Data listing:
=== Begin Enclosure ===

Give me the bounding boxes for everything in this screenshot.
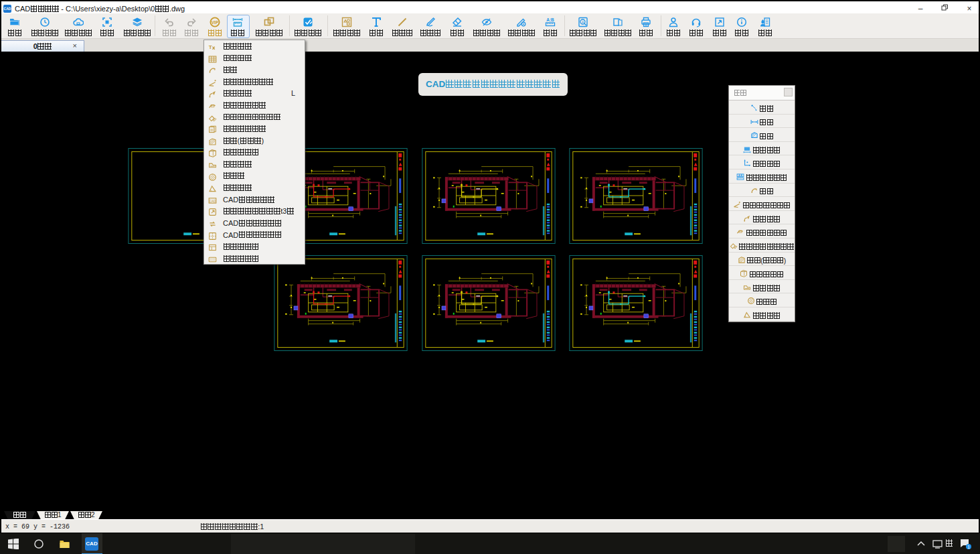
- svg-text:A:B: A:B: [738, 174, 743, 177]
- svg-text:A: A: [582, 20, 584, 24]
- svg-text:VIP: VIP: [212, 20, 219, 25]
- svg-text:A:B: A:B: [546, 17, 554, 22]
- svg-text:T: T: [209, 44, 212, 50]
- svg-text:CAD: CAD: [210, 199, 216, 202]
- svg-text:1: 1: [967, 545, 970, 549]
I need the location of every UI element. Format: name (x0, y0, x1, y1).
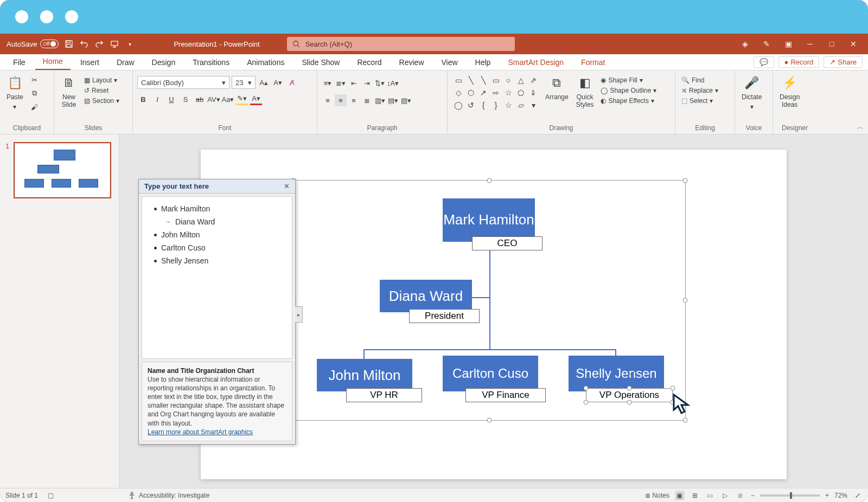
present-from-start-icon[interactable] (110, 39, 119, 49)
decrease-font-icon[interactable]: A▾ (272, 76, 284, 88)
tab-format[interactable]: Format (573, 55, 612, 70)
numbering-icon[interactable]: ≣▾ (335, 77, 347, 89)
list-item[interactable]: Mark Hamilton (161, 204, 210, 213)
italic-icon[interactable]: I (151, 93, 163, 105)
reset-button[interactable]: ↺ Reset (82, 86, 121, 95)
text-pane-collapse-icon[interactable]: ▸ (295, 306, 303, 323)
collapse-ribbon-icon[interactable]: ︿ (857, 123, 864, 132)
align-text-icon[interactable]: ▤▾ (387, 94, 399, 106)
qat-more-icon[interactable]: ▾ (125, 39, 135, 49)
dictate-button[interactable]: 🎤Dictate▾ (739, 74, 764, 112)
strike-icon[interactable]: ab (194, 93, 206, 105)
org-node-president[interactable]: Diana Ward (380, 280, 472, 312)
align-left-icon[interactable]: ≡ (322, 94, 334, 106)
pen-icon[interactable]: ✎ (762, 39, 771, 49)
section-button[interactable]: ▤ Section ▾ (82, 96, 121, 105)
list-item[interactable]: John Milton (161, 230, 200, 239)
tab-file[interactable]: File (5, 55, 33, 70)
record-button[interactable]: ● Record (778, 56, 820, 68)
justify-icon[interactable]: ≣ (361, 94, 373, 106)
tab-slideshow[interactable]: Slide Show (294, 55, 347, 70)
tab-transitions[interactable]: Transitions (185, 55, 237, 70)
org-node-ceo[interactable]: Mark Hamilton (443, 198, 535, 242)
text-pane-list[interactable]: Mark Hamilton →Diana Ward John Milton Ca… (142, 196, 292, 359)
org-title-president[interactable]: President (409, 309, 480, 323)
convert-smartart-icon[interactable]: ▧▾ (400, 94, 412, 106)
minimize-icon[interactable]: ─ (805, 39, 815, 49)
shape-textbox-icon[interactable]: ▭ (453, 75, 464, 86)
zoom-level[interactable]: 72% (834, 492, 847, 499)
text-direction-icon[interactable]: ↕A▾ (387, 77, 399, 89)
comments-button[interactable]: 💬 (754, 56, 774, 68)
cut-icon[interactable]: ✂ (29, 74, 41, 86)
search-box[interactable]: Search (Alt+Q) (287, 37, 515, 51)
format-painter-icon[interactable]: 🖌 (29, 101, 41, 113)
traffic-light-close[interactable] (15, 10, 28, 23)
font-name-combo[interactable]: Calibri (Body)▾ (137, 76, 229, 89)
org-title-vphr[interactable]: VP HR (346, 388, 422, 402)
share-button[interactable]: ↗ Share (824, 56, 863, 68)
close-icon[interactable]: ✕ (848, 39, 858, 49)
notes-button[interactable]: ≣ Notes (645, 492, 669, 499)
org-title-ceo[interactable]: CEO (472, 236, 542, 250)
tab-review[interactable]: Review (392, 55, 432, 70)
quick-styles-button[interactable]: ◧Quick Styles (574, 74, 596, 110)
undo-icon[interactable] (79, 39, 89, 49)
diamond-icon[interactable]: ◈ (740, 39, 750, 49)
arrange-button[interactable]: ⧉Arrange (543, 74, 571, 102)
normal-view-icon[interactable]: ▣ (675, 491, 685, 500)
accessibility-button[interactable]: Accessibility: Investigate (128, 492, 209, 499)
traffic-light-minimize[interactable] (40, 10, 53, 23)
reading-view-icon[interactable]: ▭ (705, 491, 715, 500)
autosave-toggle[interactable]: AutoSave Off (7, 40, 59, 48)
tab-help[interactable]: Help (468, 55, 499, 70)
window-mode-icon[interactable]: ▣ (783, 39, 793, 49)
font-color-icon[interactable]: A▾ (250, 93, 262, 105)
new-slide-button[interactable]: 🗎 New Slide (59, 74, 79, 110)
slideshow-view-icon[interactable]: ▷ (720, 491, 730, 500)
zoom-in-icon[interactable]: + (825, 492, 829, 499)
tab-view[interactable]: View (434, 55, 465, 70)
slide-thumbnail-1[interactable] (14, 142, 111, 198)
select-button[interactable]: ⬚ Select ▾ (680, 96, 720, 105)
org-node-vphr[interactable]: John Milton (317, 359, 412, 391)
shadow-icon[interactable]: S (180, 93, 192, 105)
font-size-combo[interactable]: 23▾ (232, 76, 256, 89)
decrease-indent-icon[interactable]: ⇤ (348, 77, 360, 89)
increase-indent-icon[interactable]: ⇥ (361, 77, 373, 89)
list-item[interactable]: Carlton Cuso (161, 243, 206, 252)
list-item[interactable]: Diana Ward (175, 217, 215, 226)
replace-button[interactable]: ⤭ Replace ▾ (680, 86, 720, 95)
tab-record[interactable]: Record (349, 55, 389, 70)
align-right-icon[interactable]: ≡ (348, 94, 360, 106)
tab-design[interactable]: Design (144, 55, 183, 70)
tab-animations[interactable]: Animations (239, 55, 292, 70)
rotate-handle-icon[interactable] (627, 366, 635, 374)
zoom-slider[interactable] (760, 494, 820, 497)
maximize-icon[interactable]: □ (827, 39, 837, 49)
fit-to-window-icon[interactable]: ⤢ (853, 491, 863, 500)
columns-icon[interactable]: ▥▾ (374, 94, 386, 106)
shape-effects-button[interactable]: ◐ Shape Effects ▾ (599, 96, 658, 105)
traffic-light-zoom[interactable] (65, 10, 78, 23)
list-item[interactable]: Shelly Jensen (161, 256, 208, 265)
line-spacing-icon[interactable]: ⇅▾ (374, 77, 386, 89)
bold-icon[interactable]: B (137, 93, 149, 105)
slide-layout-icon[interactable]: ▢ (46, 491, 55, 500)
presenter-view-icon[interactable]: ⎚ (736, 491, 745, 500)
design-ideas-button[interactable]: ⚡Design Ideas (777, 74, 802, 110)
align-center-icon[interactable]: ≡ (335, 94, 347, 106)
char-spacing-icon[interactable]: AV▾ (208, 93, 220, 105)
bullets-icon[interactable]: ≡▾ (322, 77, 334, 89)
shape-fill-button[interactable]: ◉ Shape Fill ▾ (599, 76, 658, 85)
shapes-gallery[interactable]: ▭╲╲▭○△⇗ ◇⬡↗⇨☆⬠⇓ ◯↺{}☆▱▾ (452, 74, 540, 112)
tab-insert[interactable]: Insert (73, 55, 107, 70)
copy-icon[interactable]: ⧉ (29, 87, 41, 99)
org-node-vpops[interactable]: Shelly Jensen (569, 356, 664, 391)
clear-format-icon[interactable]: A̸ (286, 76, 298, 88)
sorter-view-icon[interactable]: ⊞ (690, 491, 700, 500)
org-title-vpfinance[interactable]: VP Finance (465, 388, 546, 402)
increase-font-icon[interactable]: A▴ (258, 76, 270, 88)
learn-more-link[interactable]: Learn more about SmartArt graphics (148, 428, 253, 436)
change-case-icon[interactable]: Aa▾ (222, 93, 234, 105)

=== End Enclosure ===

Work to complete: Reproduce every record above exactly, omitting the pictures.

Finished exercise:
Give me the bounding boxes for everything in this screenshot.
- svg-text:A:B: A:B: [738, 174, 743, 177]
- svg-text:A: A: [582, 20, 584, 24]
- svg-text:VIP: VIP: [212, 20, 219, 25]
- svg-text:A:B: A:B: [546, 17, 554, 22]
- svg-text:T: T: [209, 44, 212, 50]
- svg-text:CAD: CAD: [210, 199, 216, 202]
- svg-text:1: 1: [967, 545, 970, 549]
I need the location of every UI element. Format: name (x0, y0, x1, y1).
present-from-start-icon[interactable] (110, 39, 119, 49)
decrease-font-icon[interactable]: A▾ (272, 76, 284, 88)
tab-format[interactable]: Format (573, 55, 612, 70)
numbering-icon[interactable]: ≣▾ (335, 77, 347, 89)
list-item[interactable]: Mark Hamilton (161, 204, 210, 213)
italic-icon[interactable]: I (151, 93, 163, 105)
reset-button[interactable]: ↺ Reset (82, 86, 121, 95)
text-pane-collapse-icon[interactable]: ▸ (295, 306, 303, 323)
collapse-ribbon-icon[interactable]: ︿ (857, 123, 864, 132)
align-text-icon[interactable]: ▤▾ (387, 94, 399, 106)
qat-more-icon[interactable]: ▾ (125, 39, 135, 49)
dictate-button[interactable]: 🎤Dictate▾ (739, 74, 764, 112)
strike-icon[interactable]: ab (194, 93, 206, 105)
org-node-president[interactable]: Diana Ward (380, 280, 472, 312)
align-left-icon[interactable]: ≡ (322, 94, 334, 106)
pen-icon[interactable]: ✎ (762, 39, 771, 49)
section-button[interactable]: ▤ Section ▾ (82, 96, 121, 105)
list-item[interactable]: John Milton (161, 230, 200, 239)
tab-file[interactable]: File (5, 55, 33, 70)
record-button[interactable]: ● Record (778, 56, 820, 68)
justify-icon[interactable]: ≣ (361, 94, 373, 106)
tab-slideshow[interactable]: Slide Show (294, 55, 347, 70)
tab-transitions[interactable]: Transitions (185, 55, 237, 70)
org-node-ceo[interactable]: Mark Hamilton (443, 198, 535, 242)
text-pane-list[interactable]: Mark Hamilton →Diana Ward John Milton Ca… (142, 196, 292, 359)
org-title-president[interactable]: President (409, 309, 480, 323)
convert-smartart-icon[interactable]: ▧▾ (400, 94, 412, 106)
minimize-icon[interactable]: ─ (805, 39, 815, 49)
shape-textbox-icon[interactable]: ▭ (453, 75, 464, 86)
zoom-level[interactable]: 72% (834, 492, 847, 499)
text-direction-icon[interactable]: ↕A▾ (387, 77, 399, 89)
comments-button[interactable]: 💬 (754, 56, 774, 68)
cut-icon[interactable]: ✂ (29, 74, 41, 86)
search-box[interactable]: Search (Alt+Q) (287, 37, 515, 51)
format-painter-icon[interactable]: 🖌 (29, 101, 41, 113)
traffic-light-close[interactable] (15, 10, 28, 23)
font-name-combo[interactable]: Calibri (Body)▾ (137, 76, 229, 89)
org-title-vphr[interactable]: VP HR (346, 388, 422, 402)
share-button[interactable]: ↗ Share (824, 56, 863, 68)
close-icon[interactable]: ✕ (848, 39, 858, 49)
notes-button[interactable]: ≣ Notes (645, 492, 669, 499)
org-title-ceo[interactable]: CEO (472, 236, 542, 250)
tab-review[interactable]: Review (392, 55, 432, 70)
quick-styles-button[interactable]: ◧Quick Styles (574, 74, 596, 110)
undo-icon[interactable] (79, 39, 89, 49)
diamond-icon[interactable]: ◈ (740, 39, 750, 49)
arrange-button[interactable]: ⧉Arrange (543, 74, 571, 102)
normal-view-icon[interactable]: ▣ (675, 491, 685, 500)
accessibility-button[interactable]: Accessibility: Investigate (128, 492, 209, 499)
traffic-light-minimize[interactable] (40, 10, 53, 23)
reading-view-icon[interactable]: ▭ (705, 491, 715, 500)
autosave-toggle[interactable]: AutoSave Off (7, 40, 59, 48)
tab-help[interactable]: Help (468, 55, 499, 70)
window-mode-icon[interactable]: ▣ (783, 39, 793, 49)
font-color-icon[interactable]: A▾ (250, 93, 262, 105)
new-slide-button[interactable]: 🗎 New Slide (59, 74, 79, 110)
slideshow-view-icon[interactable]: ▷ (720, 491, 730, 500)
zoom-in-icon[interactable]: + (825, 492, 829, 499)
tab-view[interactable]: View (434, 55, 465, 70)
slide-thumbnail-1[interactable] (14, 142, 111, 198)
select-button[interactable]: ⬚ Select ▾ (680, 96, 720, 105)
org-node-vphr[interactable]: John Milton (317, 359, 412, 391)
shadow-icon[interactable]: S (180, 93, 192, 105)
font-size-combo[interactable]: 23▾ (232, 76, 256, 89)
decrease-indent-icon[interactable]: ⇤ (348, 77, 360, 89)
increase-indent-icon[interactable]: ⇥ (361, 77, 373, 89)
list-item[interactable]: Carlton Cuso (161, 243, 206, 252)
list-item[interactable]: Diana Ward (175, 217, 215, 226)
replace-button[interactable]: ⤭ Replace ▾ (680, 86, 720, 95)
tab-record[interactable]: Record (349, 55, 389, 70)
align-right-icon[interactable]: ≡ (348, 94, 360, 106)
tab-design[interactable]: Design (144, 55, 183, 70)
tab-animations[interactable]: Animations (239, 55, 292, 70)
rotate-handle-icon[interactable] (627, 366, 635, 374)
zoom-slider[interactable] (760, 494, 820, 497)
maximize-icon[interactable]: □ (827, 39, 837, 49)
fit-to-window-icon[interactable]: ⤢ (853, 491, 863, 500)
columns-icon[interactable]: ▥▾ (374, 94, 386, 106)
shape-effects-button[interactable]: ◐ Shape Effects ▾ (599, 96, 658, 105)
traffic-light-zoom[interactable] (65, 10, 78, 23)
list-item[interactable]: Shelly Jensen (161, 256, 208, 265)
line-spacing-icon[interactable]: ⇅▾ (374, 77, 386, 89)
bold-icon[interactable]: B (137, 93, 149, 105)
slide-layout-icon[interactable]: ▢ (46, 491, 55, 500)
presenter-view-icon[interactable]: ⎚ (736, 491, 745, 500)
design-ideas-button[interactable]: ⚡Design Ideas (777, 74, 802, 110)
align-center-icon[interactable]: ≡ (335, 94, 347, 106)
char-spacing-icon[interactable]: AV▾ (208, 93, 220, 105)
bullets-icon[interactable]: ≡▾ (322, 77, 334, 89)
shape-fill-button[interactable]: ◉ Shape Fill ▾ (599, 76, 658, 85)
shapes-gallery[interactable]: ▭╲╲▭○△⇗ ◇⬡↗⇨☆⬠⇓ ◯↺{}☆▱▾ (452, 74, 540, 112)
tab-insert[interactable]: Insert (73, 55, 107, 70)
copy-icon[interactable]: ⧉ (29, 87, 41, 99)
org-node-vpops[interactable]: Shelly Jensen (569, 356, 664, 391)
clear-format-icon[interactable]: A̸ (286, 76, 298, 88)
sorter-view-icon[interactable]: ⊞ (690, 491, 700, 500)
org-title-vpfinance[interactable]: VP Finance (465, 388, 546, 402)
increase-font-icon[interactable]: A▴ (258, 76, 270, 88)
learn-more-link[interactable]: Learn more about SmartArt graphics (148, 428, 253, 436)
change-case-icon[interactable]: Aa▾ (222, 93, 234, 105)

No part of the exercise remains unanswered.